From the University of Wisconsin Health Website:
What are bedbugs?
Bedbugs are flat, wingless insects about 0.25 in. (0.6 cm) long. They range in color from almost white to brown. They turn rusty red after feeding. Like mosquitoes, bedbugs feed on blood from animals or people.
Bedbugs have that name because they like to hide in bedding and mattresses. Bedbugs usually hide during the day and are active at night when they feed. They can go for weeks without feeding.
Itching from the bites can be so bad that some people will scratch enough to cause breaks in the skin that get infected easily. The bites can also cause an allergic reaction in some people.
Where can you find bedbugs?
Bedbugs are found worldwide. They are most often found in hotels, motels, hostels, shelters, and apartment complexes where large numbers of people come and go.
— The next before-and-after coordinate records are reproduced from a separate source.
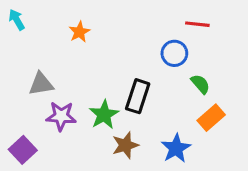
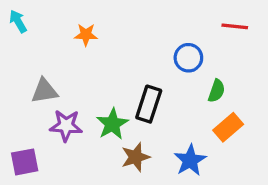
red line: (197, 24) -> (235, 26), moved
orange star: (79, 32) -> (86, 35), turned 30
green semicircle: (200, 84) -> (217, 91), turned 60
purple square: (23, 150) -> (25, 162), turned 32

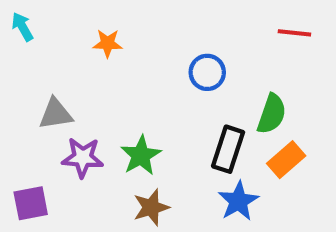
blue circle: (188, 58) -> (207, 72), moved
green semicircle: (217, 91) -> (272, 114), size x1.4
black rectangle: (149, 104) -> (228, 149), moved
brown star: (135, 157) -> (151, 207), moved

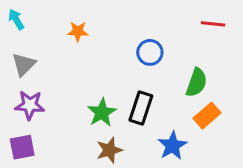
gray triangle: (56, 114) -> (24, 64), moved, turned -36
black rectangle: (228, 149) -> (141, 108), moved
purple star: (83, 158) -> (30, 105), moved

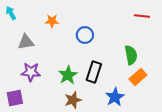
blue circle: (150, 52) -> (85, 35), moved
gray triangle: (24, 64) -> (26, 42), moved, turned 36
green semicircle: (196, 82) -> (131, 55), turned -30
purple star: (30, 105) -> (31, 72), moved

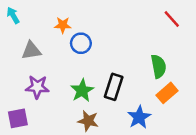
red line: (142, 16) -> (172, 19), turned 42
blue circle: (85, 35) -> (81, 43), moved
brown star: (73, 100) -> (88, 121), turned 30

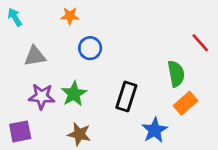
red line: (172, 19) -> (200, 43), moved
orange star: (63, 25) -> (70, 16), moved
green star: (82, 91) -> (74, 94), moved
brown star: (88, 121) -> (79, 134), moved

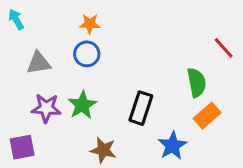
orange star: (70, 16) -> (90, 24), moved
blue circle: (90, 48) -> (87, 54), moved
brown star: (79, 134) -> (103, 150), moved

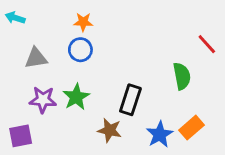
cyan arrow: (16, 19) -> (15, 18), turned -42
orange rectangle: (207, 116) -> (192, 128), moved
brown star: (103, 150) -> (110, 130), moved

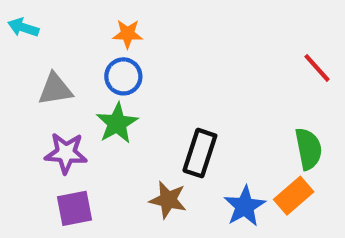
green semicircle: (182, 76) -> (308, 149), moved
green star: (76, 97) -> (117, 123), moved
purple square: (21, 136) -> (74, 208), moved

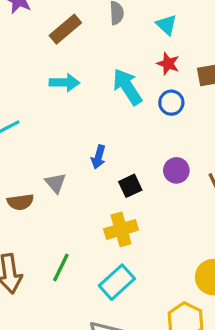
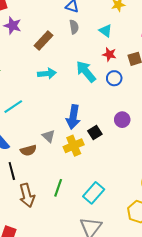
blue arrow: (98, 157) -> (73, 117), size x1.6
yellow cross: (121, 229) -> (74, 146), moved

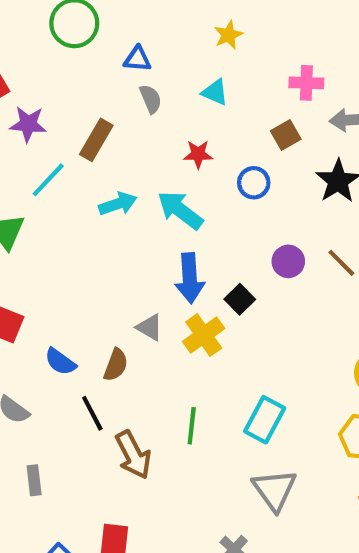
red star: (109, 54) -> (198, 154), moved
cyan arrow: (86, 72) -> (180, 210), moved
cyan line: (13, 107) -> (48, 180), moved
brown semicircle: (28, 150) -> (116, 365), turned -42

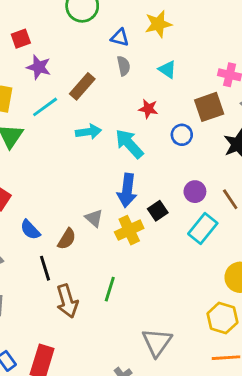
yellow star: (228, 35) -> (158, 24), moved, size x1.4
brown square: (286, 135) -> (209, 107), size x1.5
cyan rectangle: (265, 420) -> (203, 229), moved

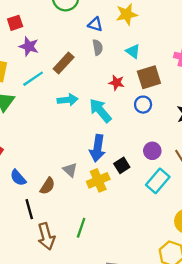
brown square: (209, 107) -> (149, 77), moved

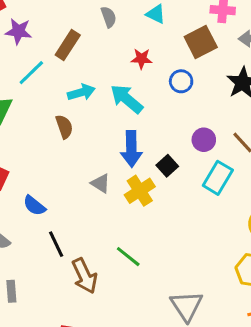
brown square: (149, 77) -> (201, 42), moved
brown semicircle: (47, 186) -> (64, 127), moved, turned -42
green line: (81, 228) -> (128, 257), turned -60

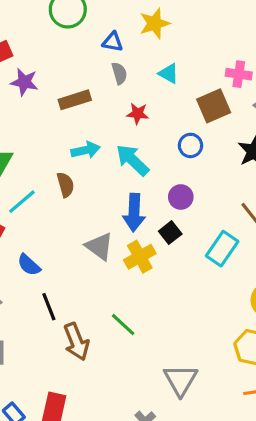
brown rectangle: (68, 45) -> (75, 100), turned 36
red star: (141, 59) -> (138, 114), moved
cyan line: (31, 73) -> (22, 202), moved
purple circle: (204, 140) -> (181, 197), moved
gray triangle: (101, 183) -> (99, 246), size x1.4

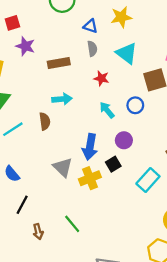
cyan triangle: (169, 74) -> (127, 53), size x1.5
cyan arrow: (132, 160) -> (107, 110), moved, size x0.7
black line: (49, 307) -> (22, 205), turned 42
brown arrow: (76, 342) -> (38, 232), size x0.6

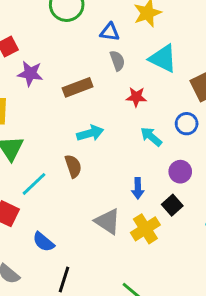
blue arrow: (90, 147) -> (138, 188), size x0.6

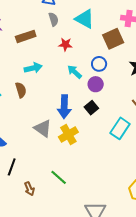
purple circle: (180, 172) -> (96, 84), moved
blue arrow: (138, 188) -> (64, 107), size x1.6
black square: (172, 205) -> (91, 108), moved

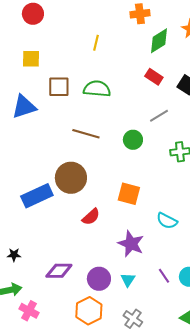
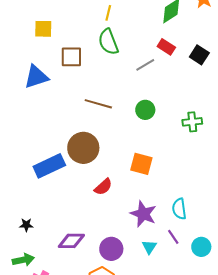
green semicircle: (97, 89) -> (108, 42), moved, turned -116
gray line: (159, 116) -> (145, 65), moved
cyan semicircle: (167, 221) -> (179, 209), moved, turned 55
purple line: (164, 276) -> (173, 237), moved
cyan triangle: (128, 280) -> (149, 247), moved

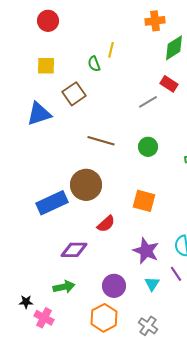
green semicircle: (108, 42) -> (94, 64), moved, size x0.6
brown square: (71, 57) -> (74, 94), turned -35
black star: (26, 225) -> (26, 302), moved
purple diamond: (71, 241) -> (74, 250), moved
green arrow: (23, 260) -> (64, 287), moved

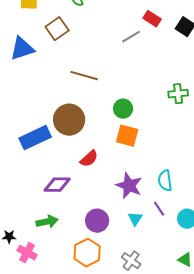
green circle: (148, 147) -> (123, 109), moved

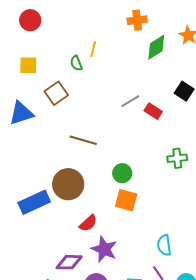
red rectangle: (152, 19) -> (153, 111), moved
purple diamond: (57, 185) -> (69, 262), moved
purple star: (129, 186) -> (104, 249), moved

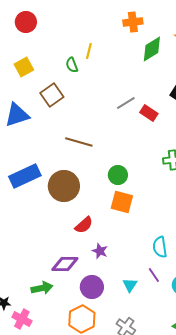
yellow square: (28, 65) -> (24, 67), turned -30
blue rectangle: (34, 202) -> (25, 176), moved
purple star: (104, 249) -> (100, 251), size x0.6

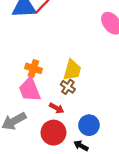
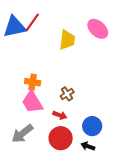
yellow trapezoid: (72, 70) -> (67, 40), moved
brown cross: (68, 87) -> (67, 94), turned 32

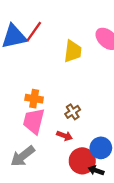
pink trapezoid: (32, 102) -> (34, 121), turned 45
red circle: (61, 138) -> (82, 161), moved

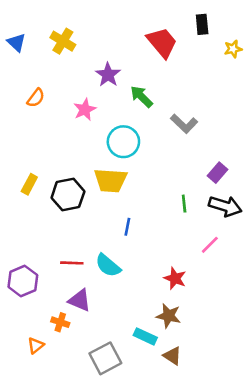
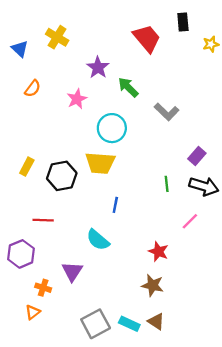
blue triangle: (16, 42) -> (20, 49), moved
red line: (72, 263) -> (43, 220), moved
purple triangle: (80, 300) -> (72, 271), turned 40
orange cross: (60, 322) -> (43, 288), moved
cyan rectangle: (145, 336) -> (129, 324), moved

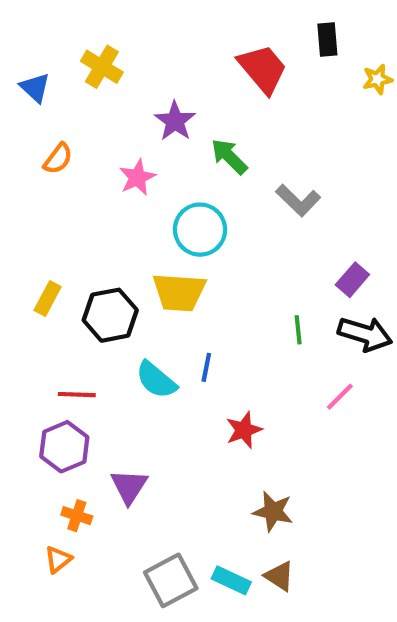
cyan semicircle: (98, 240) -> (156, 380), moved
red star: (158, 252) -> (244, 430), moved, turned 30
purple hexagon: (21, 254) -> (64, 447), moved

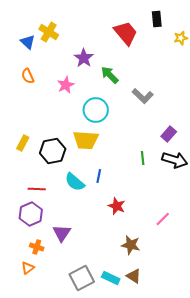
blue triangle: (35, 88) -> (28, 42), moved
orange semicircle: (58, 159) -> (28, 76), turned 119
pink line: (340, 397) -> (163, 219), moved
red star: (244, 430) -> (117, 206), turned -30

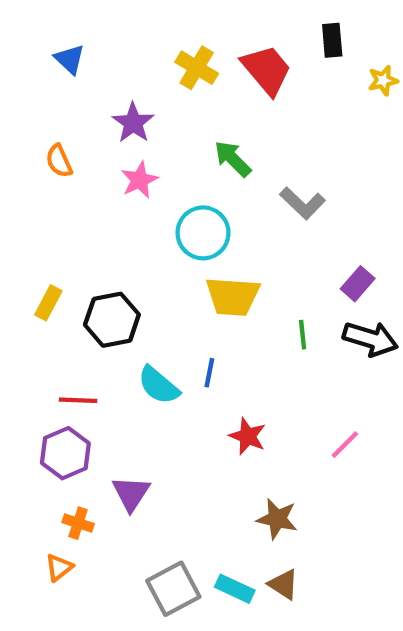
yellow cross: (49, 32) -> (197, 68), moved
blue triangle: (28, 42) -> (70, 59), moved
purple star: (84, 58) -> (133, 123), moved
yellow trapezoid: (86, 140) -> (233, 296), moved
pink line: (163, 219) -> (345, 445), moved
Because bedbugs hide in small crevices, they can come into your house on luggage, furniture, clothing, pillows, boxes, and other objects. The bugs can hide in beds, floors, furniture, wood, and paper trash during the day.
How do you know if you have bedbugs?
The first sign of bedbugs may be red, itchy bites on the skin, usually on the arms or shoulders. Bedbugs tend to leave straight rows of bites, unlike some other insects that leave bites here and there.
Look also for these other signs:
- The bugs themselves, especially along the seams of mattresses.
- Tiny bloodstains on sheets and mattresses.
- Dark spots of insect waste where bedbugs might crawl into hiding places on furniture, walls, and floors.
- A sweet odor from bedbugs’ scent glands where bedbugs are found in large numbers.